===== Provided records

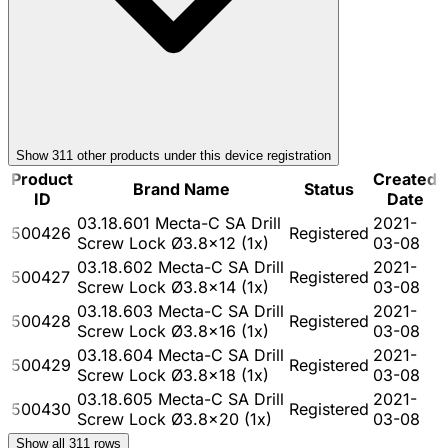
Show
311
other product
s
under this device registration
Product
Created
Brand Name
Status
ID
Date
03.18.601 Mecta-C SA Drill
2021-
500426
Registered
Screw Lock Ø3.8x12 (1x)
03-08
03.18.602 Mecta-C SA Drill
2021-
500427
Registered
Screw Lock Ø3.8x14 (1x)
03-08
03.18.603 Mecta-C SA Drill
2021-
500428
Registered
Screw Lock Ø3.8x16 (1x)
03-08
03.18.604 Mecta-C SA Drill
2021-
500429
Registered
Screw Lock Ø3.8x18 (1x)
03-08
03.18.605 Mecta-C SA Drill
2021-
500430
Registered
Screw Lock Ø3.8x20 (1x)
03-08
Show all
311
rows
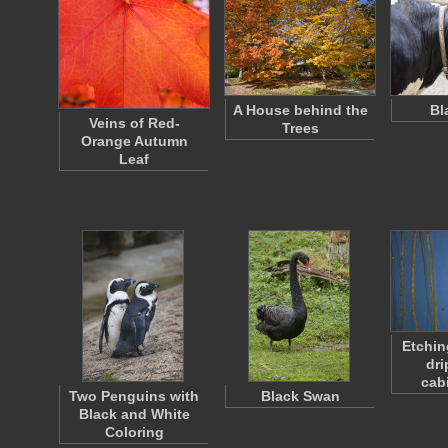
A House behind the
Bl
Veins of Red-
Trees
Orange Autumn
Leaf
Etchin
dri
cab
Two Penguins with
Black Swan
Black and White
Coloring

==========

- To do -
Your output should be exactly the lines of the records above from the one with "Screw Lock Ø3.8x12 (1x)" through the last, both ends included, with pictures excluded.

- Written response -
Screw Lock Ø3.8x12 (1x)
03-08
03.18.602 Mecta-C SA Drill
2021-
500427
Registered
Screw Lock Ø3.8x14 (1x)
03-08
03.18.603 Mecta-C SA Drill
2021-
500428
Registered
Screw Lock Ø3.8x16 (1x)
03-08
03.18.604 Mecta-C SA Drill
2021-
500429
Registered
Screw Lock Ø3.8x18 (1x)
03-08
03.18.605 Mecta-C SA Drill
2021-
500430
Registered
Screw Lock Ø3.8x20 (1x)
03-08
Show all
311
rows
A House behind the
Bl
Veins of Red-
Trees
Orange Autumn
Leaf
Etchin
dri
cab
Two Penguins with
Black Swan
Black and White
Coloring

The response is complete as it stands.